Survival From Out‐of‐Hospital Cardiac Arrest: Are We Beginning to See Progress?
In its June 2015 publication, Strategies to Improve Cardiac Arrest Survival: A Time to Act, The Institute of Medicine (IOM) delineated the public health impact and scope of the problem of cardiac arrest in the United States. The IOM emphasized that although the survival rate varies widely across the country, it is generally low.1 The IOM noted survival of <6% when cardiac arrest occurs outside the hospital and only 24% when cardiac arrest occurs inside the hospital. The IOM made specific recommendations to improve cardiac arrest survival, especially in the areas of data collection, education, and engagement of the public. The report emphasized the need to centralize the collection and distribution of data, monitor and improve the delivery of care, increase the impact of research and therapies, and strengthen stakeholder communication.

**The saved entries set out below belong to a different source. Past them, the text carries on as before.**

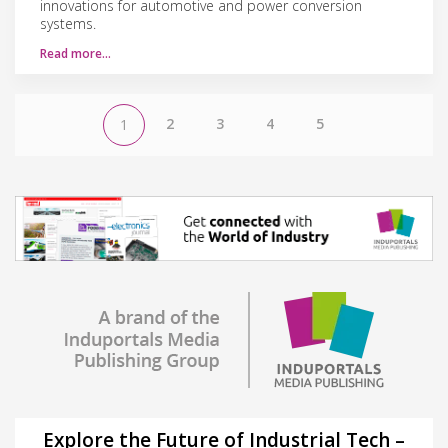
innovations for automotive and power conversion
systems.
Read more…
2
3
4
5
1
Explore the Future of Industrial Tech –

The article by Van Diepen et al in this issue of JAHA—Journal of the American Heart Association reports on the first steps needed to fulfill many of the recommendations of the IOM report.2
Van Diepen and colleagues2 report data from the initial 5 years of the HeartRescue Project, a multistate public health initiative focused on establishing state‐wide out‐of‐hospital cardiac arrest (OHCA) systems of care to improve case capture rate and ultimately use the derived data to improve OHCA care at the community, the emergency medical services (EMS), and hospital levels. The initial data from the HeartRescue Project, reported by the authors, represent the first step in achieving the IOM recommendations. The HeartRescue Project has created a large US population‐based registry that now captures almost 90% of all‐rhythm OHCAs in the participating states. The authors documented a modest temporal increase in prehospital bystander cardiopulmonary resuscitation (CPR) and bystander automated external defibrillator (AED) application, with survival that has exceeded that reported in the IOM article.1 Specifically, this public health initiative increased the capture rate of OHCA over a 5‐year period from 39% to 89.2%. Bystander CPR was provided for 42.8% of people with OHCA, bystander AED application occurred in 4.6% of arrests, and AED application by bystanders, police, or first responders before EMS arrival occurred in 21.9% of OHCAs.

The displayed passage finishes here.